System: Debian Sarge 3.1 (vanilla kernel 2.6.12.4)
Modules Involved: bonding, mii, nic_module (e100 in this example)
Utilities: ifenslave, mii-tool
Preparation:
Before attempting to bond two NICs, it is highly recommended that you verify the integrity and functionality of each NIC on its own. This document assumes that you've already done that. Using 'mii-tool' you should see something like the following:
testbox:/# mii-tool
eth0: negotiated 100baseTx-FD, link ok
eth1: negotiated 100baseTx-FD, link ok
In order for this to work, the kernel must have support for bonding
devices. A few ways to check would be:
testbox:/# modprobe --list | grep bonding/lib/modules/2.6.12.4-vs2.0/kernel/drivers/net/bonding/bonding.ko
testbox:/# cat /boot/config-2.6.12.4-vs2.0 | grep -i bonding
CONFIG_BONDING=m
We use the mii-tool (mii.o module) to monitor the interfaces for
failover... though, as most ethernet adapters use an MII (Media
Independant Interface) to autonegotiate link speeds, its pretty standard
that you'd have this.
testbox:/# cat /boot/config-2.6.12.4-vs2.0 | grep -i mii# CONFIG_MPENTIUMII is not set
# CONFIG_MPENTIUMIII is not set
CONFIG_MII=y
testbox:/# modprobe --list | grep -i mii
/lib/modules/2.4.26-2-686/kernel/drivers/net/mii.ko
Second, your going to need to install the ifenslave utility.

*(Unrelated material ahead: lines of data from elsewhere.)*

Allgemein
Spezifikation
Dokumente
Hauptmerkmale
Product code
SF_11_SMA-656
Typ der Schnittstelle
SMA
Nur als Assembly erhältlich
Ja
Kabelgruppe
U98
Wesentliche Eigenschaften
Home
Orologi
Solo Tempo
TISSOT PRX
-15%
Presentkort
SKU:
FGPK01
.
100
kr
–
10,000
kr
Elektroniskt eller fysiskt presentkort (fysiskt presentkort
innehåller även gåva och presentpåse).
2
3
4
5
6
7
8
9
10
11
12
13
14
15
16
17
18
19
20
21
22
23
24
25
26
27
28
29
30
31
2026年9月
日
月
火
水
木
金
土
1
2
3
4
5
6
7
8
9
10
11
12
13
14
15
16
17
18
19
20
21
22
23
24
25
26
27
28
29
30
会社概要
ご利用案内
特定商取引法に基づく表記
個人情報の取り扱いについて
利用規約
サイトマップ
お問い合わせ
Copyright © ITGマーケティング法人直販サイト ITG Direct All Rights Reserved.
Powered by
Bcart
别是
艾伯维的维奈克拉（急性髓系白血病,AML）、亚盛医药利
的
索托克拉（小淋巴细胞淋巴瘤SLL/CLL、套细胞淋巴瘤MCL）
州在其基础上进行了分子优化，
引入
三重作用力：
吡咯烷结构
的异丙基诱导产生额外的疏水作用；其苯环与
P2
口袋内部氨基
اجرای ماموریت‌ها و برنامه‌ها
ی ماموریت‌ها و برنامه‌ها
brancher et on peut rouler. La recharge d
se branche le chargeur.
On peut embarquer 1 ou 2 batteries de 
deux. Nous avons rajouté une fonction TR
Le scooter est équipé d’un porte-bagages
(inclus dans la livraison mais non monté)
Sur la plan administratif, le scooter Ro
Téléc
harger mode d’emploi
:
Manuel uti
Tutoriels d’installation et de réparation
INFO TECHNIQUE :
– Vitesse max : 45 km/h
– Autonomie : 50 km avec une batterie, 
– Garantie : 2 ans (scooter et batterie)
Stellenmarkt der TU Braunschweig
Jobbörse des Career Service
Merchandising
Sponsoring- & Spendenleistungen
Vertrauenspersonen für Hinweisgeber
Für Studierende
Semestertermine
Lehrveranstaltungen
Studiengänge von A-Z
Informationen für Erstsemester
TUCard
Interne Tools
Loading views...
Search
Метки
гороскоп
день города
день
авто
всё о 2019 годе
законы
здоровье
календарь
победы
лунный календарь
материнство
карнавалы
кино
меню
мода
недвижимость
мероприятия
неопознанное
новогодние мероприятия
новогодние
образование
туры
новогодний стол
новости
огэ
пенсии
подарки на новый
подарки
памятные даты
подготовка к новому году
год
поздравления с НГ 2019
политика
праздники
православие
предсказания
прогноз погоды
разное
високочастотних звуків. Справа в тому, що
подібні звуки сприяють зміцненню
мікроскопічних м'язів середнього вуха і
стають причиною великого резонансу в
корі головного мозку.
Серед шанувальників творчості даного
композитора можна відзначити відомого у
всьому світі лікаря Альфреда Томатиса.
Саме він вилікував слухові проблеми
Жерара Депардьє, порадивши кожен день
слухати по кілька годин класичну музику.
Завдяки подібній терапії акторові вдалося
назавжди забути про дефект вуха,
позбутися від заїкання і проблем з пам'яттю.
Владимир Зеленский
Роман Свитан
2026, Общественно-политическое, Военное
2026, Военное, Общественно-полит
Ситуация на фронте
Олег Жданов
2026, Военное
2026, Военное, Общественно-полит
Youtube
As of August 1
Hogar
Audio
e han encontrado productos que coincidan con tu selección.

testbox:/# apt-get update && apt-get install ifenslave
.......... removed standard output (nothing interesting)
Theres no configuration here, so that is that. Now we are ready for
the configuration files.
Configuration Files:
There are many different variations of this, but for now... this is how I did it to get it working.
vi /etc/modutils/aliases and add/edit the following:
alias bond0 bonding
alias eth0 e100
alias eth1 e100
options bonding mode=0 miimon=100
vi /etc/modutils/actions and add/edit the following:
probeall bond0 eth0 eth1 bonding
After editing the modprobe config files you need to run the command:
testbox# update-modules
vi /etc/network/interfaces and add/edit the following:
auto bond0
iface bond0 inet static
address 10.1.100.63
netmask 255.255.255.0
hwaddress ether 00:02:B3:48:50:2C
gateway 10.1.100.1
up ifenslave bond0 eth0 eth1
down ifenslave -d bond0 eth0 eth1
You do NOT set up entries for 'eth0' or 'eth1' outside of whats listed above under the 'bond0' entry. Bond0 will now be the interface that the kernel works with. running an 'ifconfig' will show all three interface (bond0,eth0,eth1), all with the same MAC and IP addresses.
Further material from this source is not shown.